### YOUR OBJECTIVE
Write out again, word for word, the lines below from the line that holds "Ruban Bleu œuvre" through the line that holds "dem första gången. Det kan finnas kvar", omitting pictures.

### RECORDS SUPPLIED
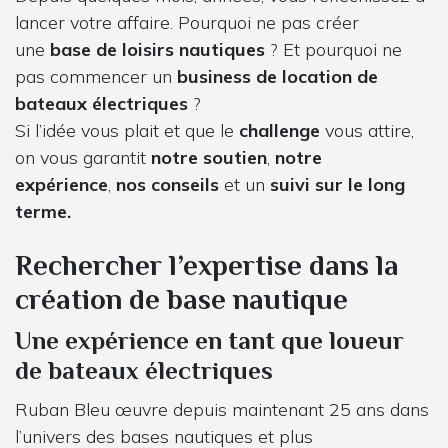
lancer votre affaire. Pourquoi ne pas créer
une
base de loisirs nautiques
? Et pourquoi ne
pas commencer un
business de location de
bateaux électriques
?
Si l’idée vous plait et que le
challenge
vous attire,
on vous garantit
notre soutien
,
notre
expérience
,
nos conseils
et un
suivi sur le long
terme.
Rechercher l’expertise dans la
création de base nautique
Une expérience en tant que loueur
de bateaux électriques
Ruban Bleu œuvre depuis maintenant 25 ans dans
l’univers des bases nautiques et plus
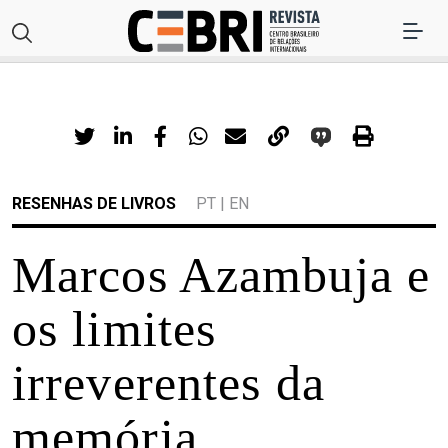
RESENHAS DE LIVROS
PT
|
EN
Marcos Azambuja e
os limites
irreverentes da
memória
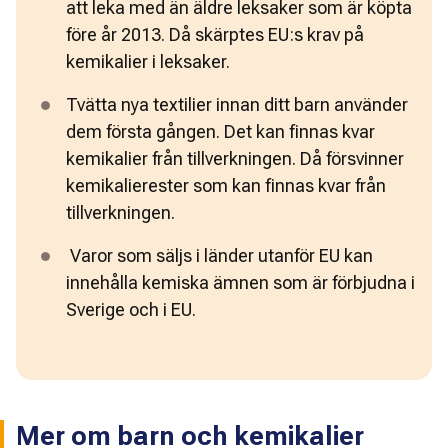
att leka med än äldre leksaker som är köpta 
före år 2013. Då skärptes EU:s krav på 
kemikalier i leksaker.
Tvätta nya textilier innan ditt barn använder 
dem första gången. Det kan finnas kvar 
kemikalier från tillverkningen. Då försvinner 
kemikalierester som kan finnas kvar från 
tillverkningen.
 Varor som säljs i länder utanför EU kan 
innehålla kemiska ämnen som är förbjudna i 
Sverige och i EU.
Mer om barn och kemikalier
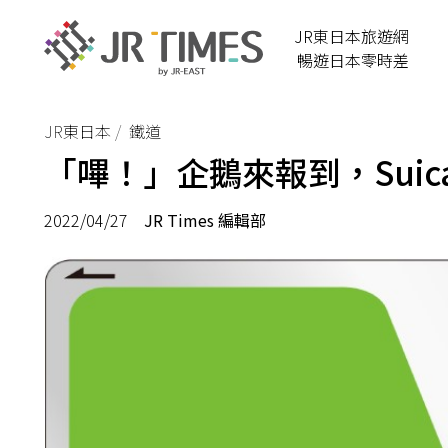
JR東日本旅遊網
暢遊日本零時差
JR東日本
鐵道
「嗶！」企鵝來報到，Suic
2022/04/27
JR Times 編輯部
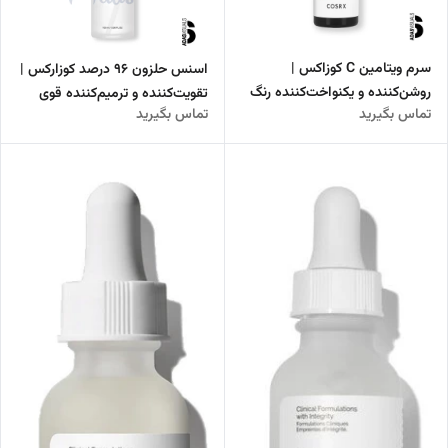
سرم ویتامین C کوزاکس |
اسنس حلزون ۹۶ درصد کوزارکس |
روشن‌کننده و یکنواخت‌کننده رنگ
تقویت‌کننده و ترمیم‌کننده قوی
تماس بگیرید
تماس بگیرید
پوست
پوست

### ANSWER BELOW
Ruban Bleu œuvre depuis maintenant 25 ans dans
l’univers des bases nautiques et plus
RESENHAS DE LIVROS
PT
|
EN
Marcos Azambuja e
os limites
irreverentes da
memória
att leka med än äldre leksaker som är köpta 
före år 2013. Då skärptes EU:s krav på 
kemikalier i leksaker.
Tvätta nya textilier innan ditt barn använder 
dem första gången. Det kan finnas kvar 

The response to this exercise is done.